第九十三段 牛を売る者あり

「牛を売る者あり。買ふ人、明日その値をやりて、牛を取らんといふ。夜(よ)の間(ま)に、牛死ぬ。買はんとする人に利あり、売らんとする人に損あり」と語る人あり。

これを聞きて、かたへなる者の言はく、「牛の主、誠に損ありといへども、又大きなる利あり。その故は生(しょう)あるもの、死の近き事は知らざる事、牛、既にしかなり。人、又おなじ。はからざるに牛は死し、はからざるに主は存せり。一日の命、万金よりも重し。牛の値、鵝毛(がもう)よりも軽(かろ)し。万金を得て一銭を失はん人、損ありといふべからず」と言ふに、皆人嘲りて、「その理(ことわり)は牛の主に限るべからず」と言ふ。

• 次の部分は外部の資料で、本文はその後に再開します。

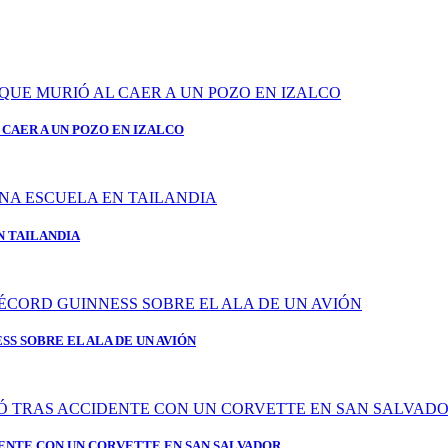
CAER A UN POZO EN IZALCO
N TAILANDIA
S SOBRE EL ALA DE UN AVIÓN
ENTE CON UN CORVETTE EN SAN SALVADOR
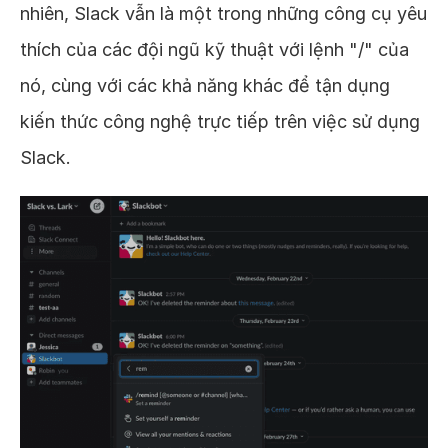
nhiên, Slack vẫn là một trong những công cụ yêu
thích của các đội ngũ kỹ thuật với lệnh "/" của
nó, cùng với các khả năng khác để tận dụng
kiến thức công nghệ trực tiếp trên việc sử dụng
Slack.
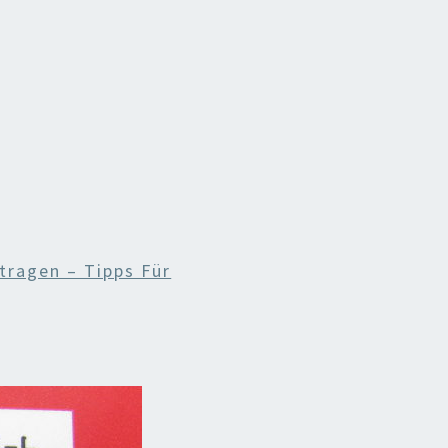
tragen – Tipps Für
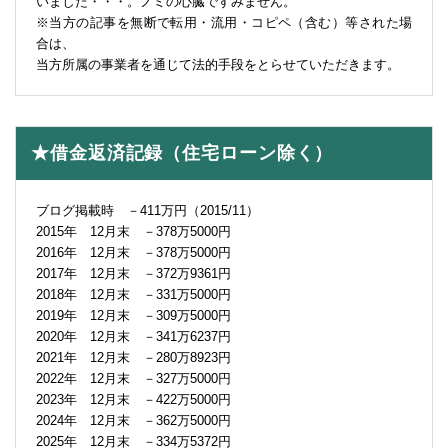
いました・・・。ノミの心臓ですみません。
※当方の記事を無断で転用・流用・コピペ（含む）等された場
合は、
当方所属の事業者を通じて法的手段をとらせていただきます。
★借金返済記録（住宅ローン除く）
ブログ掲載時 －411万円（2015/11）
2015年 12月末 －378万5000円
2016年 12月末 －378万5000円
2017年 12月末 －372万9361円
2018年 12月末 －331万5000円
2019年 12月末 －309万5000円
2020年 12月末 －341万6237円
2021年 12月末 －280万8923円
2022年 12月末 －327万5000円
2023年 12月末 －422万5000円
2024年 12月末 －362万5000円
2025年 12月末 －334万5372円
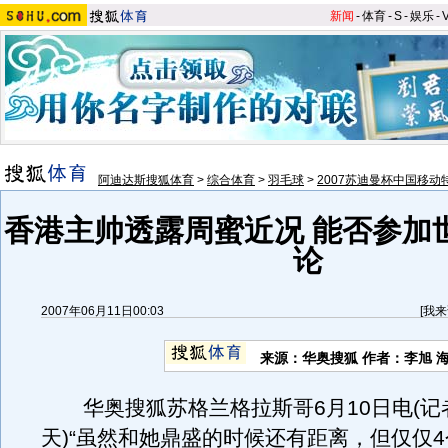
新闻
-
体育
-
S
-
娱乐
-
阿迪达斯搜狐体育
>
综合体育
>
羽毛球
>
2007苏迪曼杯中国移动
香港主帅透露周蜜近况 能否参加
论
2007年06月11日00:03
[
我来
来源：华奥搜狐 作者：李旭 
华奥搜狐苏格兰格拉斯哥6月10日电(记
天)“虽然和她鼎盛的时候还有距离，但仅仅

又言はく、「されば、人、死を憎まば、生(しょう)を愛すべし。存命の喜び、日々に楽しまざらんや。愚かなる人、この楽しびを忘れて、いたづかはしく外の楽しびを求め、この財(たから)を忘れて、危(あや)ふく他(た)の財をむさぼるには、志、満つる事なし。生ける間生を楽しまずして、死に臨みて死を恐れば、この理あるべからず。人皆生を楽しまざるは、死を恐れざるが故なり。死を恐れざるにはあらず、死の近き事を忘るるなり。もし又、生死(しょうじ)の相(そう)にあづからずといはば、実(まこと)の理を得たりといふべし」と言ふに、人いよいよ嘲る。

口語訳

「牛を売る者がいた。買う人があって、明日その金額を払って、牛を引き取ろうという。夜の間に、牛が死んだ。(この場合)買おう人とするに利があり、売ろうとする人に損がある」と語る人があった。

これを聞いて、傍らにいた人が言うことに「牛の主は、実際損はしたが、また大きな得もしている。というのは、生きている者が死の近いことを知らない事は、牛が既にこの通りだ。人もまた同じだ。はからずも牛は死に、はらかずも主人は生き延びた。一日の命は万金よりも重い。牛の値段は、鵞鳥の毛よりも軽い。万金を得て一銭を失う人に、損があったとはいえない」と言ったところ、皆が嘲って「その理屈は、牛の主人に限ったことではない」と言う。

また言うことに「だから人が死を憎むなら、生を愛すべきだというのだ。生きている喜びを日々に楽しまずしてよいものか。愚かな人は、この楽しみを忘れて、わざわざ外に楽しみを求め、この宝を忘れて、危なっかしくも他の宝を貪っていては、願いが満たされることは無い。

生きている間生を楽しまずに、死に臨んで死を恐れるなら、それは矛盾だ。人が皆生を楽しまないのは、死を恐れないからだ。いや、死を恐れないのではなく、死の近いことを忘れているのだ。

あるいはまた、生や死といった現象に関与しないと言うなら、それは悟りの境地に入ったというべきだ」と言ったところ、人はいよいよ嘲った。

語句

■鵝毛 鵞鳥の毛。 ■いたづかはしく 「いたづく」(骨折る・苦労する)の形容詞化したもの。 ■危ふく 危なっかしくも。 ■生死の相 生とか死とかいう現象。

メモ

●男が生き残ったことと牛が死んだこととの間に相関関係が無いので前半は説得力に欠ける。じゃあ牛が生きていたら男は死んでしまったのか?そうではないだろう。

●牛の死によって自らの死生を強く意識できるようになった。それが幸福である、ということか?

●キリストの譬え話みたいなことをやろうとして空回りしてる感じ。